Im strittigen Fall hatten Betriebsrat und Arbeitgeber im Jahr 2018 eine Betriebsvereinbarung zur Arbeitszeit geschlossen. Darüber hinaus verhandelten sie über eine entsprechende Vereinbarung zur Zeiterfassung, kamen hier jedoch zu keinem Konsens. Auf Antrag des Betriebsrats setzte das Arbeitsgericht (ArbG) Minden daraufhin eine Einigungsstelle zum Thema ein. Der Arbeitgeber rügte deren Zuständigkeit, woraufhin der Betriebsrat das Beschlussverfahren einleitete. Er wollte festgestellt wissen, dass ihm ein Initiativrecht zur Einführung eines elektronischen Zeiterfassungssystems zusteht.
Das Landesarbeitsgericht (LAG) Hamm hat dem Antrag stattgegeben (wir berichteten). Die darauf folgende Rechtsbeschwerde des Arbeitgebers hatte nun vor dem BAG Erfolg. Danach hat der Betriebsrat nach § 87 Abs. 1 des Betriebsverfassungsgesetzes in sozialen Angelegenheiten nur mitzubestimmen, sofern keine gesetzliche oder tarifliche Regelung besteht.
2019 hatte der Europäische Gerichtshof (EuGH) allerdings im sogenannten Stechuhr-Urteil (Rs. C-55/18) entschieden, dass Arbeitgeber die Arbeitszeit ihrer Mitarbeiterinnen und Mitarbeiter komplett erfassen müssen.
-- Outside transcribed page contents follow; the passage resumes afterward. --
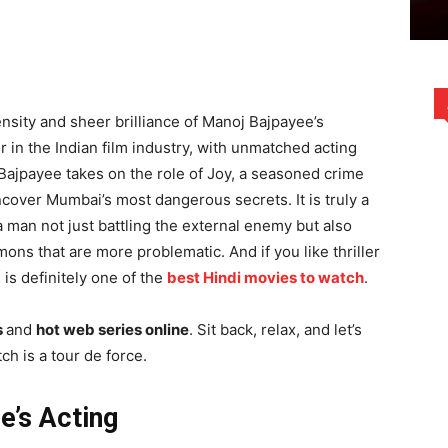
nsity and sheer brilliance of Manoj Bajpayee’s
n the Indian film industry, with unmatched acting
 Bajpayee takes on the role of Joy, a seasoned crime
uncover Mumbai’s most dangerous secrets. It is truly a
 man not just battling the external enemy but also
mons that are more problematic. And if you like thriller
is definitely one of the
best Hindi movies to watch
.
s
and
hot web series online
. Sit back, relax, and let’s
h is a tour de force.
e’s Acting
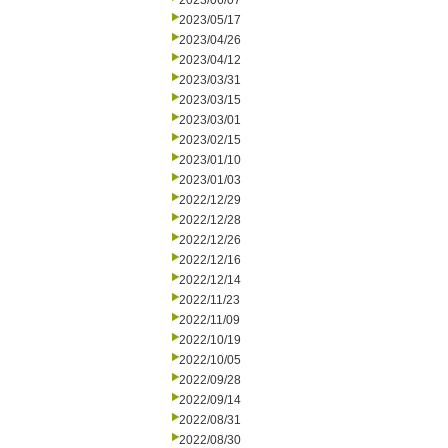
2023/06/07
2023/05/17
2023/04/26
2023/04/12
2023/03/31
2023/03/15
2023/03/01
2023/02/15
2023/01/10
2023/01/03
2022/12/29
2022/12/28
2022/12/26
2022/12/16
2022/12/14
2022/11/23
2022/11/09
2022/10/19
2022/10/05
2022/09/28
2022/09/14
2022/08/31
2022/08/30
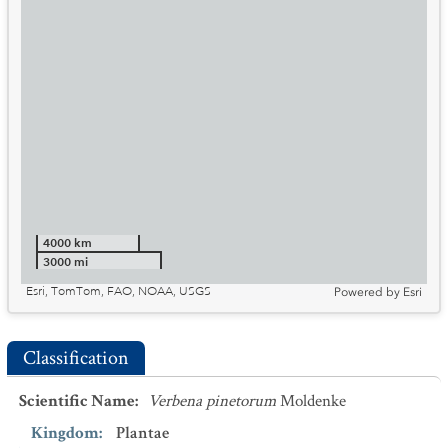
4000 km
3000 mi
Esri, TomTom, FAO, NOAA, USGS
Powered by
Esri
Classification
Scientific Name
:
Verbena pinetorum
Moldenke
Kingdom
:
Plantae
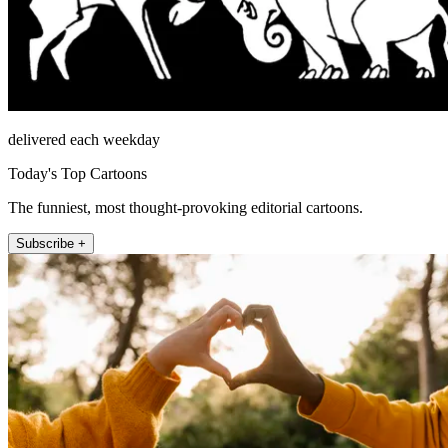
delivered each weekday
Today's Top Cartoons
The funniest, most thought-provoking editorial cartoons.
Subscribe +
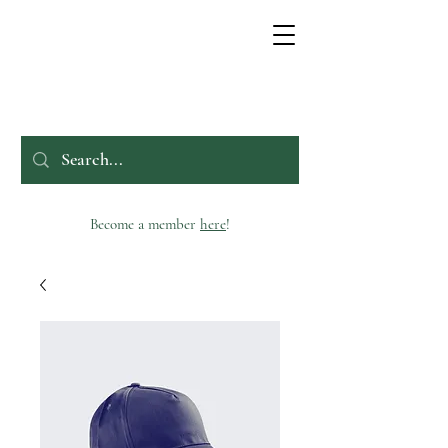
Become a member
here
!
Nach dem deutschen Arbeitszeitgesetz besteht eine solche Pflicht bislang nur für Überstunden und Sonntagsarbeit.
Kein Initiativrecht des Betriebsrats, da gesetzliche Vorgabe
Das BAG zog zur Begründung allerdings das Arbeitsschutzgesetz heran: Bei unionsrechtskonformer Auslegung von § 3 Abs. 2 Nr. 1 ArbSchG, so der Senat, ist der Arbeitgeber gesetzlich verpflichtet, die Arbeitszeiten der Arbeitnehmer zu erfassen. Dies schließt ein – ggfs. mithilfe der Einigungsstelle durchsetzbares – Initiativrecht des Betriebsrats zur Einführung eines Systems der Arbeitszeiterfassung aus.
Beschluss des Bundesarbeitsgerichts vom 13.09.2022 (Az.: 1 ABR 22/21).
Vorinstanz: Beschluss des Landesarbeitsgerichts Hamm vom 27.07.2021 (Az.: 7 TaBV 79/20).
Info
§ 3 Arbeitsschutzgesetz (Grundpflichten des Arbeitgebers) besagt u.a.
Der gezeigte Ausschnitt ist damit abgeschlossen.